Opportunistic fungi of the genus Candida are currently considered as the major causative agents of mycoses, which are characterized by an especially severe course under conditions of acquired immunodeficiency. The main target for the development of new antimycotics is the cytochrome P450 51 (CYP51) of the pathogenic fungus. The widespread distribution of Candida strains resistant to the azole class of CYP51 inhibitors point to the clear need for the screening for CYP51 inhibitors both among non-azole compounds and among clinically used drugs, which would be repositioned as antimycotics. In this study an integrated approach including bioinformatics analysis, computer molecular modeling, and a surface plasmon resonance (SPR) technology was employed to identify potential inhibitors from the non-azole group. Using in silico modeling, the binding sites for acetylsalicylic acid, ibuprofen, chlorpromazine and haloperidol (these compounds, according to the literature, showed antimycotic activity) were predicted in the active site of CYP51 from Candida albicans and Candida glabrata. The K_d values of molecular complexes of acetylsalicylic acid, ibuprofen and haloperidol with CYP51, determined by SPR analysis, ranged from 18 μM to 126 μM. It was also shown that structural derivatives of haloperidol, containing various substituents, could be positioned in the active site Candida albicans CYP51 with possible formation of coordination bonds between the hydroxyl groups of the derivatives and the heme iron atom of CYP51. Thus, the potential lead structures of non-azole compounds have been proposed; they can be used for the design of new CYP51 inhibitors of Candida fungi.

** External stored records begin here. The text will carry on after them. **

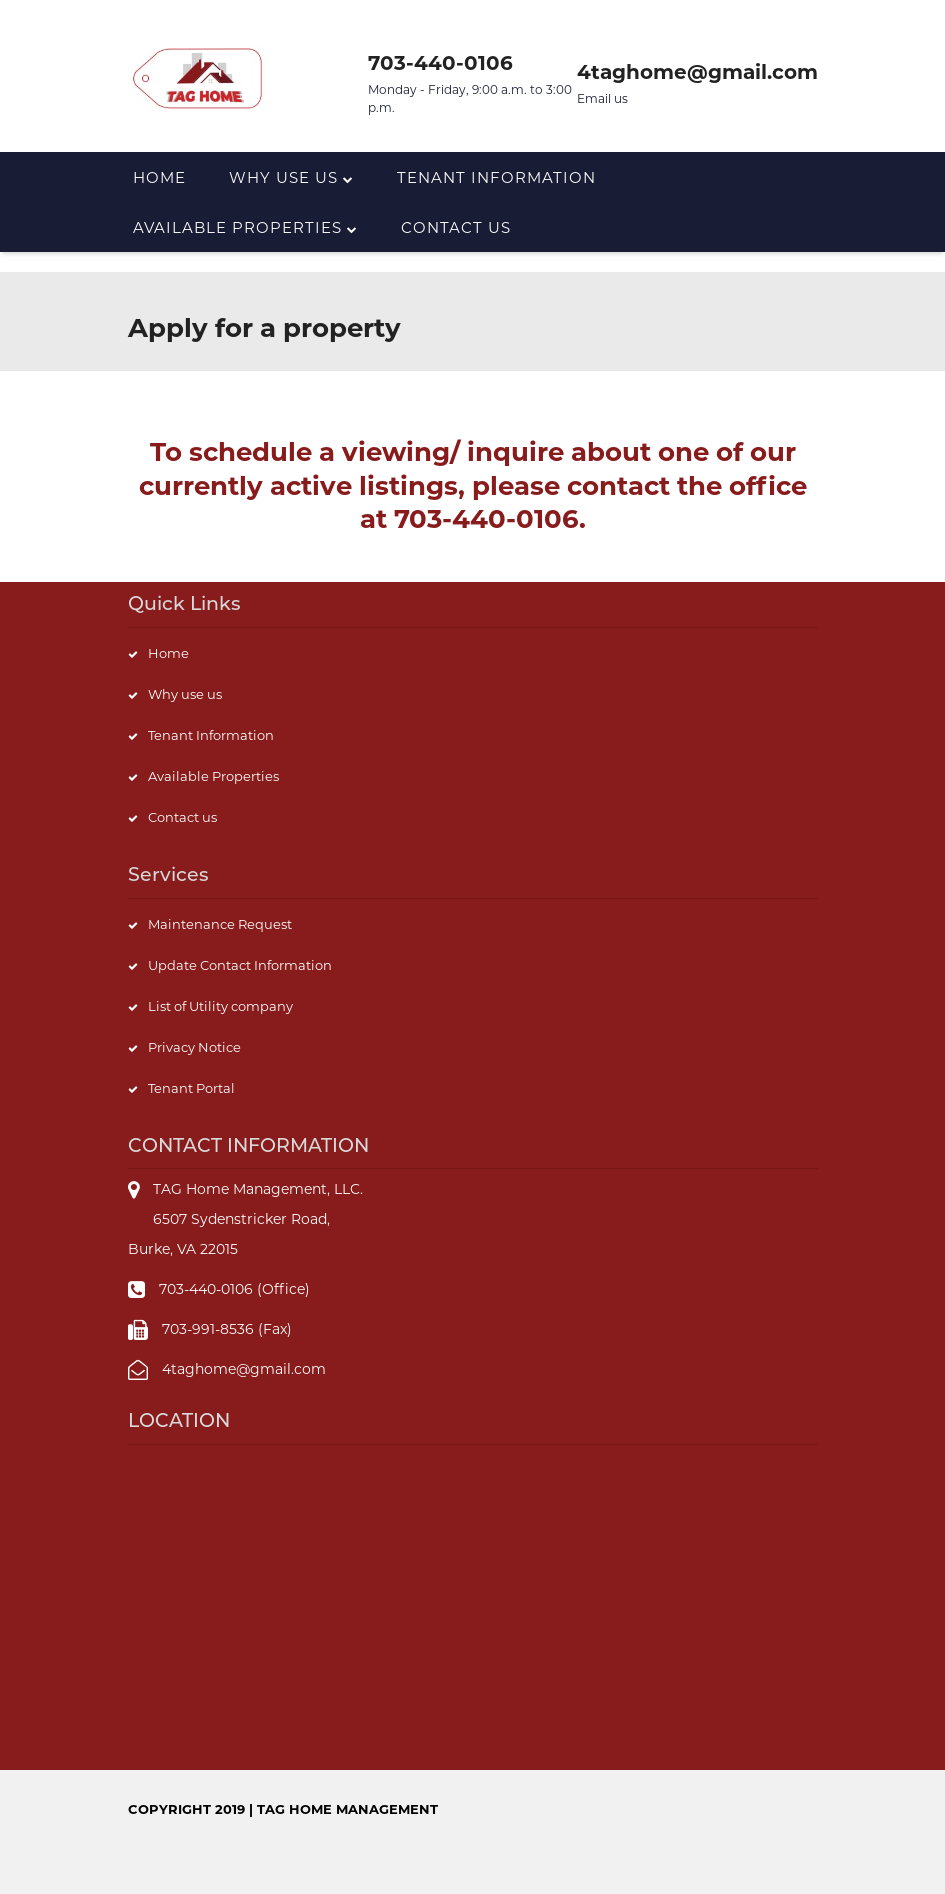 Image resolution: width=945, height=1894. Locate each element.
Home (159, 177)
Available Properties (245, 227)
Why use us (185, 694)
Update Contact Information (240, 965)
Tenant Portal (191, 1088)
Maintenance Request (220, 924)
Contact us (456, 227)
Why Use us (291, 177)
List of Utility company (220, 1006)
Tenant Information (496, 177)
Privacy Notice (194, 1047) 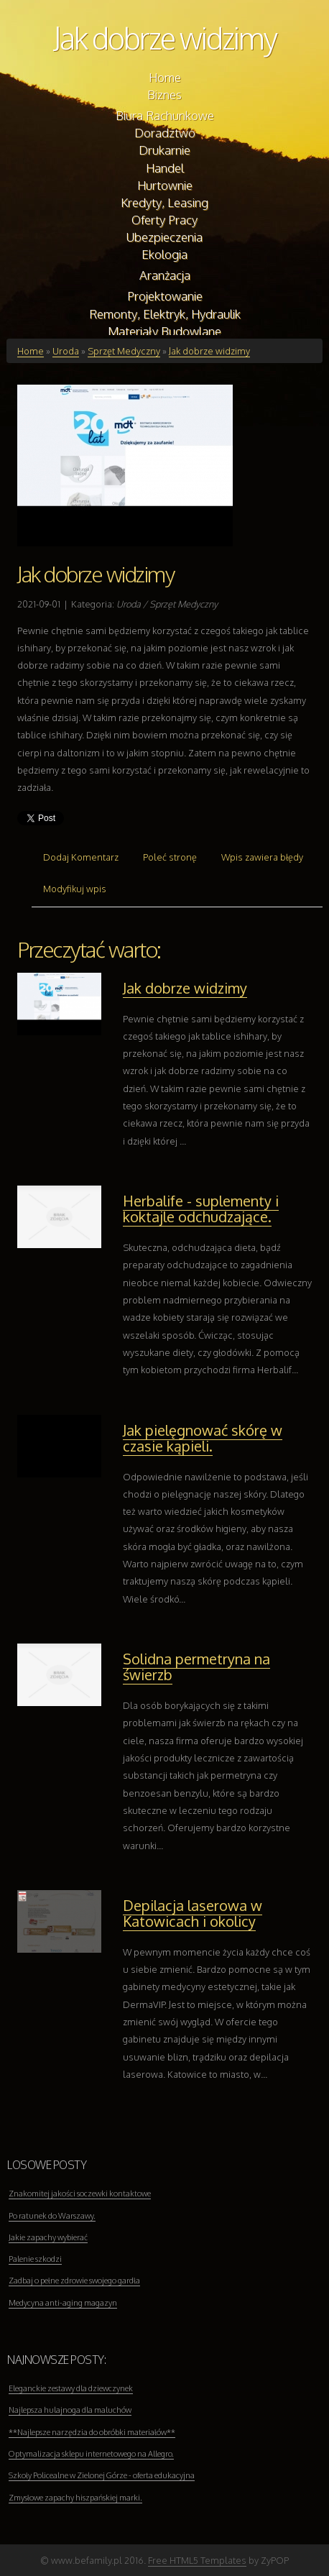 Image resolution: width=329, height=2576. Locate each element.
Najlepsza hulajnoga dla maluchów (70, 2410)
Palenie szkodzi (35, 2259)
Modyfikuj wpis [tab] (74, 888)
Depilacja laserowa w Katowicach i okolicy (192, 1913)
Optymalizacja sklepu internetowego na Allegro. (91, 2454)
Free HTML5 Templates (197, 2560)
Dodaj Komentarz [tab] (81, 857)
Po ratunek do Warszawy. (52, 2216)
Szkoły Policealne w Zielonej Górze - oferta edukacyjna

念珠菌属的机会性真菌目前被认为是真菌病的主要病原体，其特征是在获得性免疫缺陷的条件下病程特别严重。开发新型抗真菌药的主要目标是致病真菌的细胞色素 P450 51 (CYP51)。念珠菌广泛分布对唑类 CYP51 抑制剂耐药的菌株表明，明确需要在非唑类化合物和临床使用的药物中筛选 CYP51 抑制剂，这些药物将重新定位为抗真菌药。在这项研究中，采用了包括生物信息学分析、计算机分子建模和表面等离子体共振 (SPR) 技术在内的综合方法来识别来自非唑基的潜在抑制剂。使用计算机模拟，乙酰水杨酸、布洛芬、氯丙嗪和氟哌啶醇（这些化合物，根据文献，显示出抗真菌活性）的结合位点在来自白色念珠菌和光滑念珠菌的 CYP51 活性位点中进行了预测。该ķ _d通过 SPR 分析测定的乙酰水杨酸、布洛芬和氟哌啶醇与 CYP51 的分子复合物的值范围为 18 μM 至 126 μM。还表明，含有各种取代基的氟哌啶醇结构衍生物可位于白色念珠菌CYP51的活性位点，并可能在衍生物的羟基与 CYP51 的血红素铁原子之间形成配位键。因此，已经提出了非唑类化合物的潜在先导结构；它们可用于设计新的念珠菌CYP51 抑制剂。